Brazil Real gains on impeachment momentum as Ibovespa weakens

Brazilian President Dilma Rousseff signs the Paris Agreement on climate change at United Nations Headquarters in Manhattan, New York, U.S., April 22, 2016.  REUTERS/Mike Segar

 

Bloomberg

Brazil’s Real advanced on speculation that President Dilma Rousseff will be impeached and as the central bank refrained from moving to weaken the currency. Stocks dropped as a decline in oil and iron-ore prices dimmed the outlook for Brazilian producers.
The currency strengthened 0.2 percent to 3.5582 per dollar, extending its gain this year to 11 percent, the biggest advance among its most-traded counterparts.
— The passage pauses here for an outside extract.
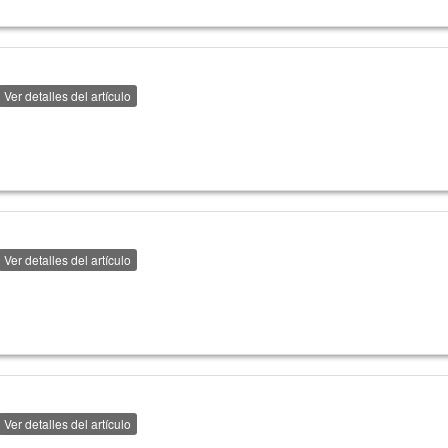
Ver detalles del artículo
Ver detalles del artículo
Ver detalles del artículo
The Ibovespa dropped for a third day, the longest losing streak in a month, led by declines in iron-ore miner
Vale SA.
The index is still up 34 percent in dollar terms this year, the most in the world behind Peru’s benchmark.
Brazilian assets have surged on wagers that an impeachment would usher in a new government better able to pull the country out of its worst recession in a century, and it appears the opposition has enough votes in the Senate to move ahead with their effort to oust Rousseff, newspapers O Globo, Folha de S. Paulo and O Estado de S. Paulo reported. Policy makers have sold $34 billion of reverse swap contracts this year in an effort to mute the currency gains, which can imperil exports by making Brazilian goods more expensive in dollar terms.
“We have, on the one side, the impeachment prospects that could lead to a more responsible government in the economic front and a better political environment, and on the other side, there is the central bank which has been buying dollars via reverse swaps,” said Leonardo Monoli, a Sao Paulo-based partner at Jive Asset Gestao de Recursos. “The central bank refrained from calling an auction today, which is helping support the real.”
Vice President Michel Temer spent the weekend in talks to assemble his would-be cabinet should the impeachment go through, meeting with former central bank director Henrique Meirelles and opposition senator Jose Serra, whom Valor Economico newspaper named as the frontrunners to lead the Finance Ministry.
The Ibovespa dropped 2 percent to 51,861.71 as a decline in oil prices triggered global risk aversion. Vale slumped 7.5 percent as iron ore fell 0.4 percent to $66.07 a ton, according to a price index compiled by Metal Bulletin. Usinas Siderurgicas de Minas Gerais SA and Cia Siderurgica Nacional SA both declined at least 9 percent.
State-owned oil producer Petroleo Brasileiro SA slipped 4.3 percent while insurance company BB Seguridade Participacoes SA fell 7.4 percent.
“There is this heavy global risk aversion sentiment that is weighing on Brazilian stocks,” said Pedro Paulo Silveira, chief economist at brokerage Nova Futura in Sao Paulo. “Some commodities are correcting from recent gains, and we should see considerable fluctuations here.”
Brazil’s economy will shrink 3.88 percent this year, according to the central bank’s weekly economists survey published on Monday, more than the prior estimate of a 3.8 percent contraction. That’s also more than the 3.85 percent decline registered last year.